Based on the foregoing, I request that PolitiFact issue a retraction or amendment of its article to reflect the truth.
Regards,
Susan Swift
And for the record, read PolitiFact’s response to my email:
From: PolitiFact.com <[email protected]>
Date: Mon, Nov 10, 2014 at 11:35 AM
Subject: Re: Question on a Facebook memeDear Ms. Swift,
We received your email regarding our fact-check of your meme, along with your blog post, and would like to respond. We see this situation differently than you do.You write that our article “smears the entire Meme as ‘Mostly False.’ ” This is incorrect. Our longstanding policy is that the rating refers only to the quotation listed at the top of the article in the box. In fact, we state explicitly in the story that “we’ll limit our analysis here to the claim that Warren ‘lives in a $5.4 million mansion.’” We have no opinion at this point on whether anything else in the meme is correct or incorrect; the ruling simply refers to the part about the $5.4 million mansion.
On the matter of the home’s value, you write that our article “purports to disprove the $5 million valuation” that Warren herself made. However, your claim is based on a misunderstanding of how the Senate’s financial disclosure system works.
The form in question does not seek a specific valuation.
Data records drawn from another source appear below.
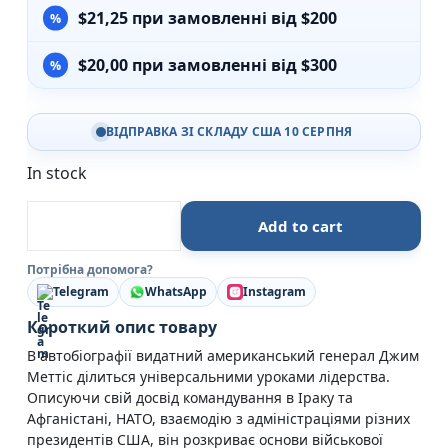
$
21,25
при замовленні від $200
$
20,00
при замовленні від $300
ВІДПРАВКА ЗІ СКЛАДУ США 10 СЕРПНЯ
In stock
Позивний «Хаос». Уроки лідерства від ексголови Пе
Add to cart
Потрібна допомога?
Telegram
WhatsApp
Instagram
Короткий опис товару
В автобіографії видатний американський генерал Джим
Меттіс ділиться універсальними уроками лідерства.
Описуючи свій досвід командування в Іраку та
Афганістані, НАТО, взаємодію з адміністраціями різних
президентів США, він розкриває основи військової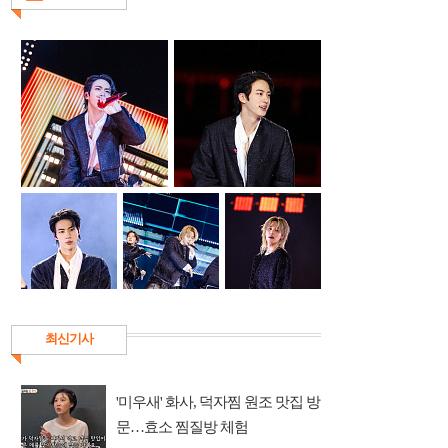
최신기사
'미우새' 화사, 덕자찜 원조 맛집 방
문…효소 찜질방 체험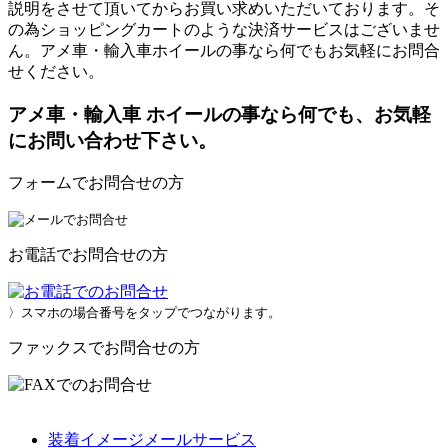
説明をさせて頂いてからお買い求めいただいております。そ
の為ショッピングカートのような決済サービスはございませ
ん。アメ車・輸入車ホイールの事なら何でもお気軽にお問合
せください。
アメ車・輸入車 ホイールの事なら何でも、お気軽
にお問い合わせ下さい。
フォームでお問合せの方
お電話でお問合せの方
〉スマホの場合番号をタップでつながります。
ファックスでお問合せの方
装着イメージメールサービス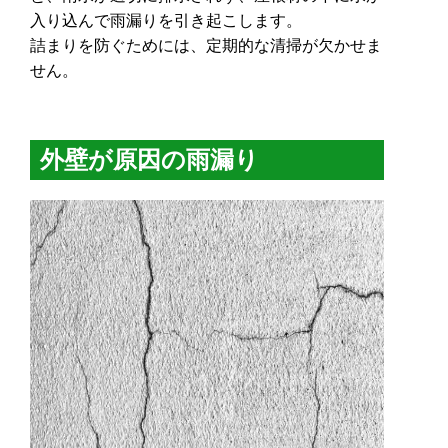
入り込んで雨漏りを引き起こします。
詰まりを防ぐためには、定期的な清掃が欠かせま
せん。
外壁が原因の雨漏り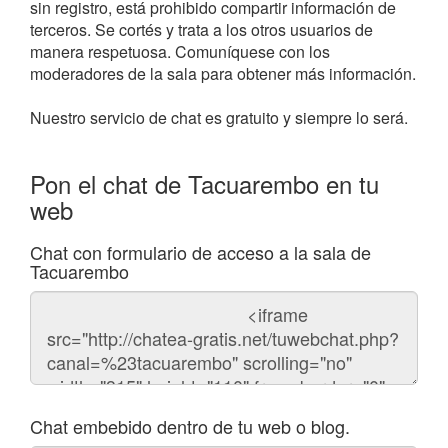
sin registro, está prohibido compartir información de
terceros. Se cortés y trata a los otros usuarios de
manera respetuosa. Comuníquese con los
moderadores de la sala para obtener más información.
Nuestro servicio de chat es gratuito y siempre lo será.
Pon el chat de Tacuarembo en tu
web
Chat con formulario de acceso a la sala de
Tacuarembo
Código
del
chat
Chat embebido dentro de tu web o blog.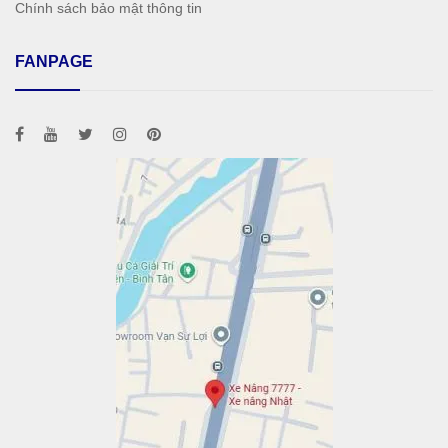
Chính sách bảo mật thông tin
FANPAGE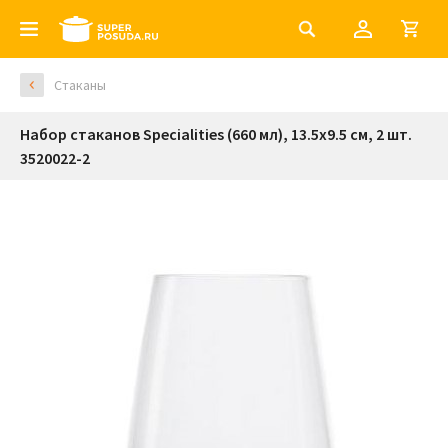
Стаканы
Набор стаканов Specialities (660 мл), 13.5х9.5 см, 2 шт.
3520022-2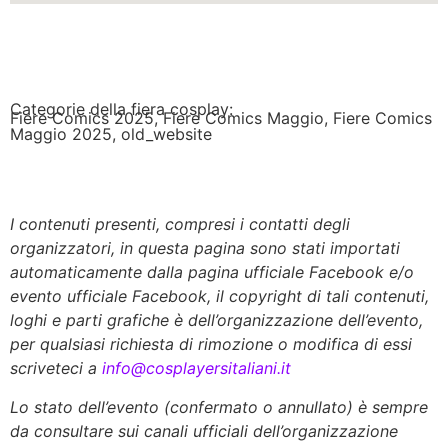
Categorie della fiera cosplay:
Fiere Comics 2025
,
Fiere Comics Maggio
,
Fiere Comics
Maggio 2025
,
old_website
I contenuti presenti, compresi i contatti degli
organizzatori, in questa pagina sono stati importati
automaticamente dalla pagina ufficiale Facebook e/o
evento ufficiale Facebook, il copyright di tali contenuti,
loghi e parti grafiche è dell’organizzazione dell’evento,
per qualsiasi richiesta di rimozione o modifica di essi
scriveteci a
info@cosplayersitaliani.it
Lo stato dell’evento (confermato o annullato) è sempre
da consultare sui canali ufficiali dell’organizzazione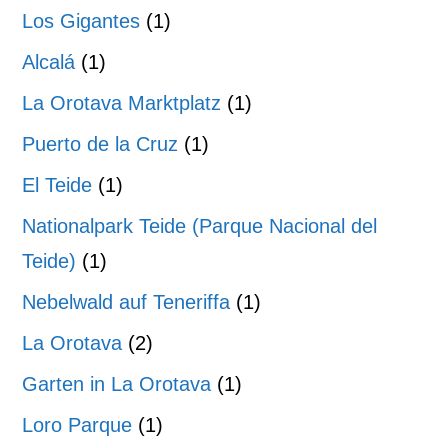
Los Gigantes
(1)
Alcalá
(1)
La Orotava Marktplatz
(1)
Puerto de la Cruz
(1)
El Teide
(1)
Nationalpark Teide (Parque Nacional del
Teide)
(1)
Nebelwald auf Teneriffa
(1)
La Orotava
(2)
Garten in La Orotava
(1)
Loro Parque
(1)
Rather, it asks senators and candidates to check one box out of a series of boxes that show ranges of value for a given asset. In this case, the range offered by the form was $1 million to $5 million. If the actual valuation at the time was between $2 million and $2.5 million (as our reporting suggests) then the box Warren checked was the only appropriate one she could have chosen.
Her signature on this form does not mean that Warren swore that the value was $5 million; rather, she swore that the value was somewhere between $1 million and $5 million. As a result, there is no need for Warren to be “clarifying her financial statement,” as you suggest. Warren’s form is accurate; what needed clarification are claims that ignore that the $5 million figure is an upper bound, rather than a precise valuation. (Moreover, the figure your meme used is $5.4 million, which exceeds even the maximum amount cited on the disclosure form.)
You also ask why we checked your meme rather than a Huffington Post story. We did so because a reader asked us to. Many of our items are reader-suggested. In particular, we have made a concerted effort to check Facebook memes (both from the right and the left) because our readers often tell us they are interested in learning whether they are true or not. All told, we have checked 66 Facebook memes since we began a few years ago. We hardly covered up the fact that the Huffington Post got this wrong when we checked the meme; we mentioned that they were wrong and linked to the incorrect claim.
Finally, we would have been happy to respond to your concerns while we were researching our fact-check; we emailed you then, but you did not respond to us until 11 days after it ran.
Sincerely,
The editors
As a post-script, I thank the editor of PolitiChicks for the platform from which to challenge such media bias.